Evidently we cannot choose our posterity. Reversing the steps of time, we may, indeed choose backwards. We may give our thoughts noble forefathers. Well begotten, well born our fancies must be; they shall be also well derived. We have a voice in decreeing our inheritance, and not our inheritance only, but our heredity. Our minds may trace upwards and follow their ways to the best well-heads of the arts. The very habit of our thoughts may be persuaded one way unawares by their antenatal history. Their companions must be lovely, but need be no lovelier than their ancestors; and being so fathered and so husbanded, our thoughts may be intrusted to keep the counsels of literature.

Such is our confidence in a descent we know. But, of a sequel which of us is sure? Which of us is secured against the dangers of subsequent depreciation? And, moreover, which of us shall trace the contemporary tendencies, the one towards honour, the other towards dishonour? Or who shall discover why derivation becomes degeneration, and where and when and how the bastardy befalls? The decivilized have every grace as the antecedent of their vulgarities, every distinction as the precedent of their mediocrities. No ballad-concert song, feign it sigh, frolic, or laugh, but has the excuse that the feint was suggested, was made easy, by some living sweetness once. Nor are the decivilized to blame as having in their own persons possessed civilization and marred it. They did not possess it; they were born into some tendency to derogation, into an inclination for things mentally inexpensive. And the tendency can hardly do other than continue.

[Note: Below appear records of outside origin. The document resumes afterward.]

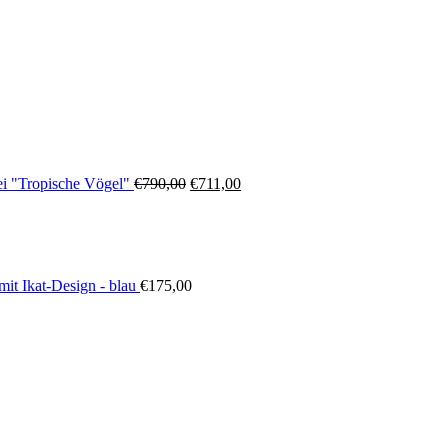
Ursprünglicher
Aktueller
i "Tropische Vögel"
€
790,00
€
711,00
Preis
Preis
war:
ist:
€790,00
€711,00.
mit Ikat-Design - blau
€
175,00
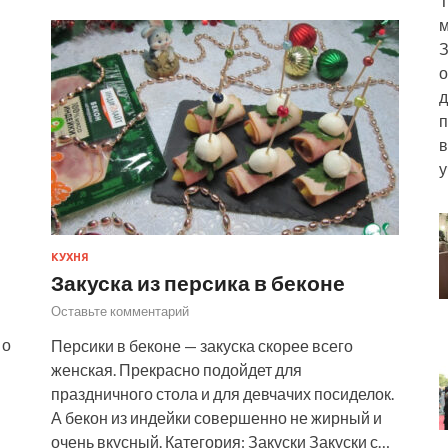
Т
м
З
о
д
п
в
у
КУХНЯ
Закуска из персика в беконе
Оставьте комментарий
 о
Персики в беконе — закуска скорее всего
женская. Прекрасно подойдет для
праздничного стола и для девчачих посиделок.
А бекон из индейки совершенно не жирный и
очень вкусный. Категория: Закуски Закуски с…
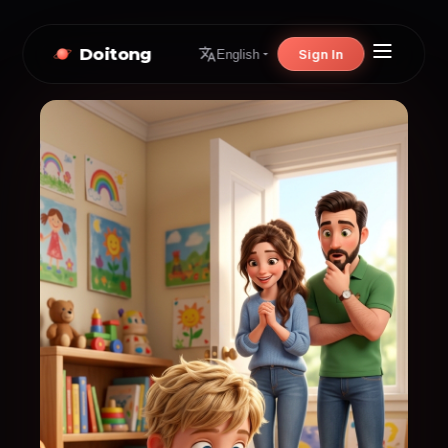
Doitong
Sign In
English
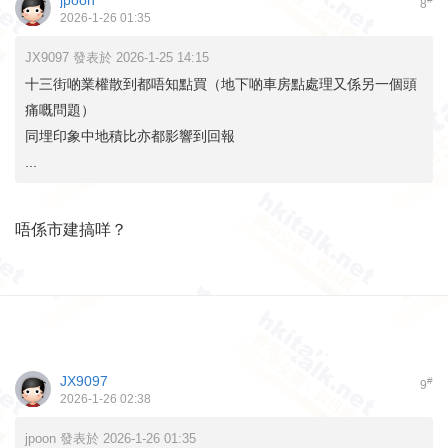
8
2026-1-26 01:35
JX9097 發表於 2026-1-25 14:15
十三街啲業權散到都唔知點買（地下啲車房點處理又係另一個頭
痛嘅問題）
同埋印象中地積比亦都影響到回報
...
唔係市建搞咩？
JX9097
#
9
2026-1-26 02:38
jpoon 發表於 2026-1-26 01:35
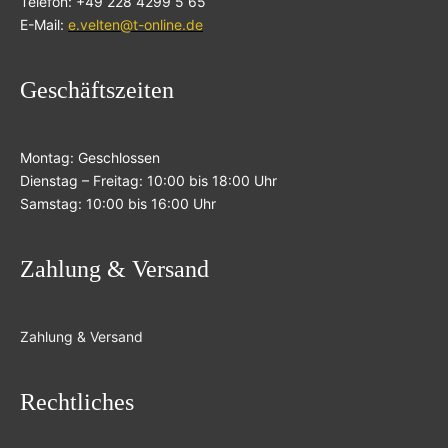
Telefon: +49 228 4299 5 65
E-Mail:
e.velten@t-online.de
Geschäftszeiten
Montag: Geschlossen
Dienstag – Freitag: 10:00 bis 18:00 Uhr
Samstag: 10:00 bis 16:00 Uhr
Zahlung & Versand
Zahlung & Versand
Rechtliches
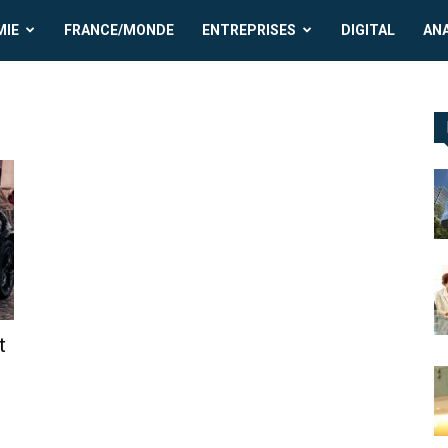
MIE
FRANCE/MONDE
ENTREPRISES
DIGITAL
AN
t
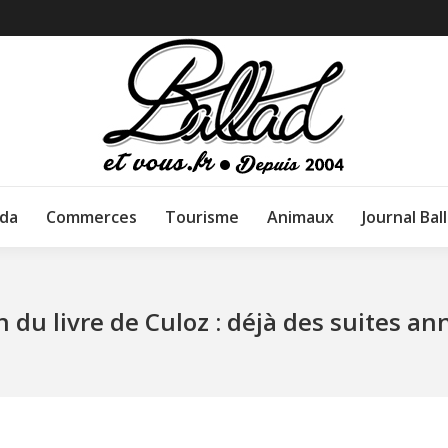
da
Commerces
Tourisme
Animaux
Journal Bal
n du livre de Culoz : déjà des suites a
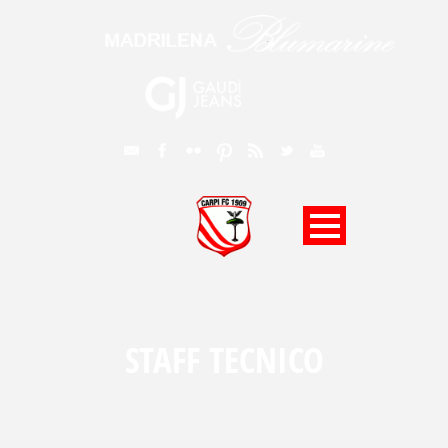
STAFF TECNICO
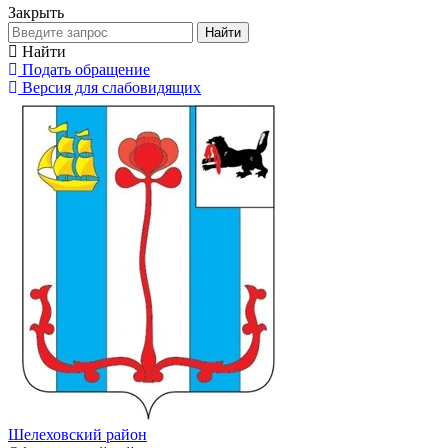
Закрыть
Найти
Найти
Подать обращение
Версия для слабовидящих
Шелеховский район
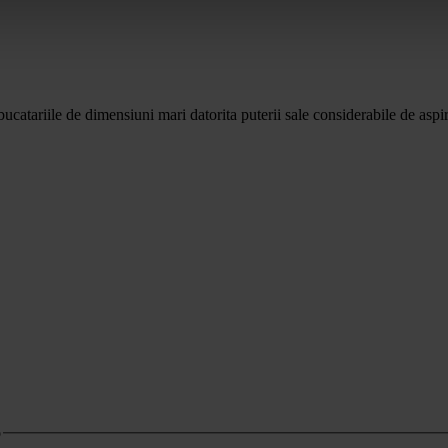
iile de dimensiuni mari datorita puterii sale considerabile de aspir
o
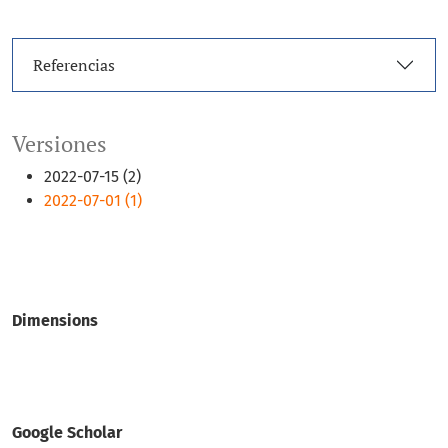
Referencias
Versiones
2022-07-15 (2)
2022-07-01 (1)
Dimensions
Google Scholar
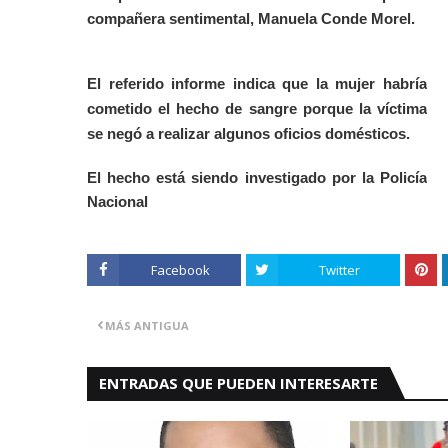
compañera sentimental, Manuela Conde Morel.
El referido informe indica que la mujer habría
cometido el hecho de sangre porque la víctima
se negó a realizar algunos oficios
domésticos
.
El hecho está siendo investigado por la Policía
Nacional
Facebook
Twitter
MÁS ANTIGUA
ENTRADAS QUE PUEDEN INTERESARTE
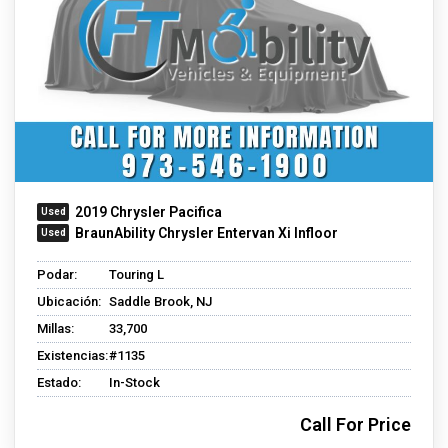
2019 Chrysler Pacifica
BraunAbility Chrysler Entervan Xi Infloor
Podar:
Touring L
Ubicación:
Saddle Brook, NJ
Millas:
33,700
Existencias:
#1135
Estado:
In-Stock
Call For Price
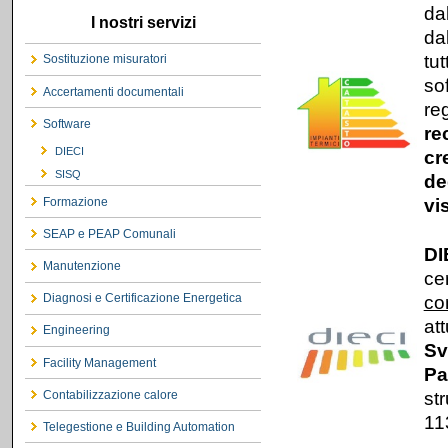
da
I nostri servizi
da
tut
Sostituzione misuratori
so
Accertamenti documentali
re
Software
re
DIECI
cr
SISQ
de
vi
Formazione
SEAP e PEAP Comunali
DI
Manutenzione
ce
co
Diagnosi e Certificazione Energetica
at
Engineering
Sv
Facility Management
Pa
st
Contabilizzazione calore
11
Telegestione e Building Automation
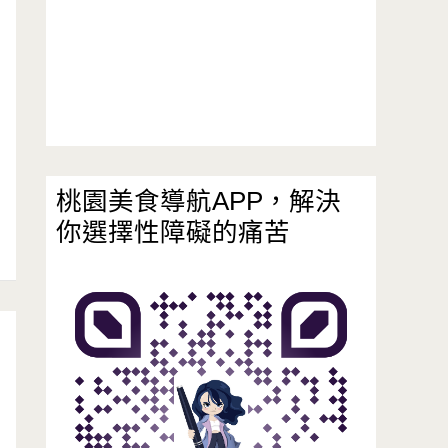
桃園美食導航APP，解決
你選擇性障礙的痛苦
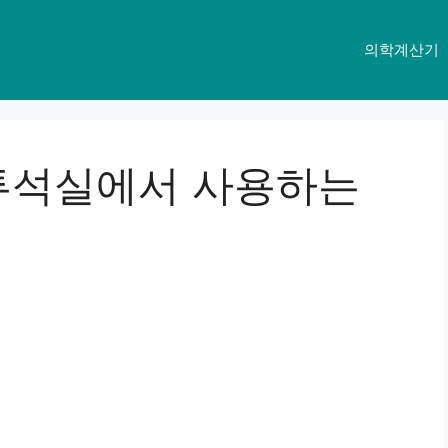
의학계산기
 투석실에서 사용하는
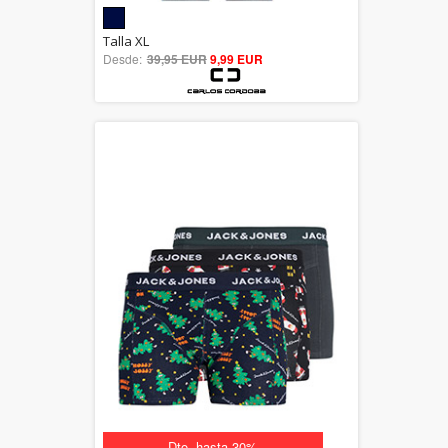
5.00
Talla XL
Desde:
39,95 EUR
out of 5
9,99 EUR
Dto. hasta 30%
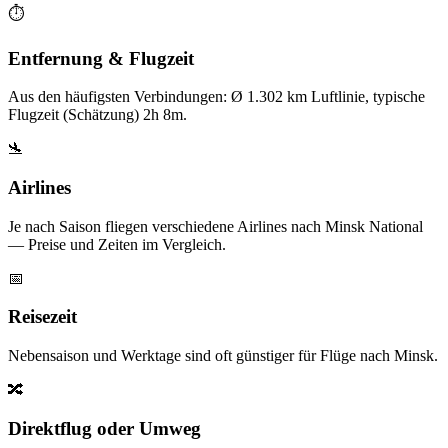
⏱️
Entfernung & Flugzeit
Aus den häufigsten Verbindungen: Ø 1.302 km Luftlinie, typische
Flugzeit (Schätzung) 2h 8m.
🛬
Airlines
Je nach Saison fliegen verschiedene Airlines nach Minsk National
— Preise und Zeiten im Vergleich.
📅
Reisezeit
Nebensaison und Werktage sind oft günstiger für Flüge nach Minsk.
🔀
Direktflug oder Umweg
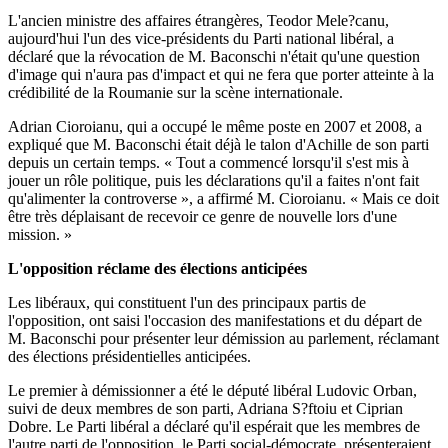
L'ancien ministre des affaires étrangères, Teodor Mele?canu,
aujourd'hui l'un des vice-présidents du Parti national libéral, a
déclaré que la révocation de M. Baconschi n'était qu'une question
d'image qui n'aura pas d'impact et qui ne fera que porter atteinte à la
crédibilité de la Roumanie sur la scène internationale.
Adrian Cioroianu, qui a occupé le même poste en 2007 et 2008, a
expliqué que M. Baconschi était déjà le talon d'Achille de son parti
depuis un certain temps. « Tout a commencé lorsqu'il s'est mis à
jouer un rôle politique, puis les déclarations qu'il a faites n'ont fait
qu'alimenter la controverse », a affirmé M. Cioroianu. « Mais ce doit
être très déplaisant de recevoir ce genre de nouvelle lors d'une
mission. »
L'opposition réclame des élections anticipées
Les libéraux, qui constituent l'un des principaux partis de
l'opposition, ont saisi l'occasion des manifestations et du départ de
M. Baconschi pour présenter leur démission au parlement, réclamant
des élections présidentielles anticipées.
Le premier à démissionner a été le député libéral Ludovic Orban,
suivi de deux membres de son parti, Adriana S?ftoiu et Ciprian
Dobre. Le Parti libéral a déclaré qu'il espérait que les membres de
l'autre parti de l'opposition, le Parti social-démocrate, présenteraient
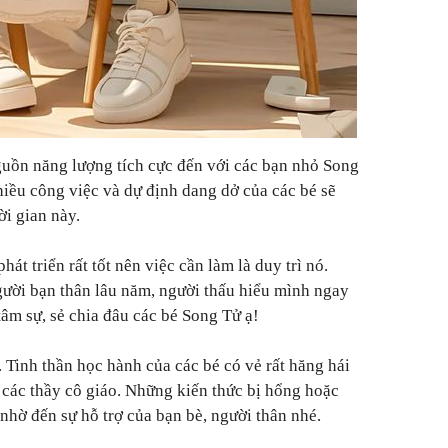
guồn năng lượng tích cực đến với các bạn nhỏ Song
hiều công việc và dự định dang dở của các bé sẽ
ời gian này.
át triển rất tốt nên việc cần làm là duy trì nó.
gười bạn thân lâu năm, người thấu hiểu mình ngay
tâm sự, sẻ chia đâu các bé Song Tử ạ!
t. Tinh thần học hành của các bé có vẻ rất hăng hái
 các thầy cô giáo. Những kiến thức bị hổng hoặc
y nhờ đến sự hỗ trợ của bạn bè, người thân nhé.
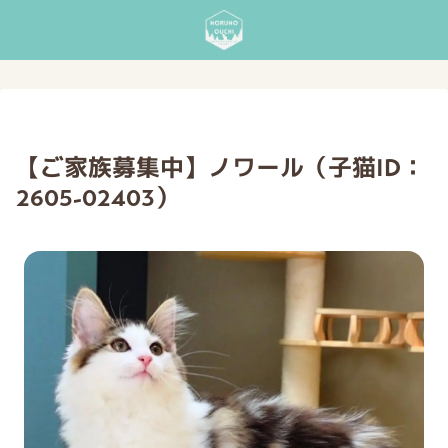
【ご家族募集中】ノワール（子猫ID：
2605-02403）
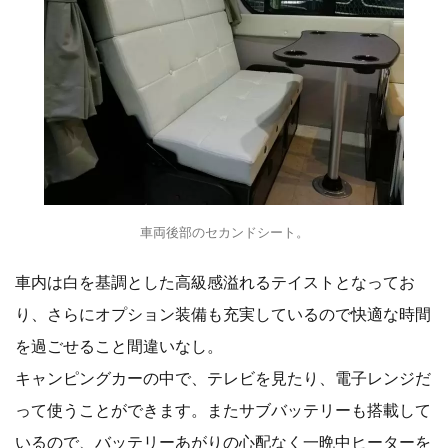
車両後部のセカンドシート。
車内は白を基調とした高級感溢れるテイストとなってお
り、さらにオプション装備も充実しているので快適な時間
を過ごせること間違いなし。
キャンピングカーの中で、テレビを見たり、電子レンジだ
って使うことができます。またサブバッテリーも搭載して
いるので、バッテリーあがりの心配なく一晩中ヒーターを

Nothing can look duller than the future of this second-hand and multiplying world. Men need not be common merely because they are many; but the infection of commonness once begun in the many, what dullness in their future! To the eye that has reluctantly discovered this truth–that the vulgarized are not un-civilized, and that there is no growth for them–it does not look like a future at all. More ballad-concerts, more quaint English, more robustious barytone songs, more piecemeal pictures, more colonial poetry, more young nations with withered traditions. Yet it is before this prospect that the provincial overseas lifts up his voice in a boast or a promise common enough among the incapable young, but pardonable only in senility. He promises the world a literature, an art, that shall be new because his forest is untracked and his town just built. But what the newness is to be he cannot tell. Certain words were dreadful once in the mouth of desperate old age. Dreadful and pitiable as the threat of an impotent king, what shall we name them when they are the promise of an impotent people? “I will do such things: what they are yet I know not.”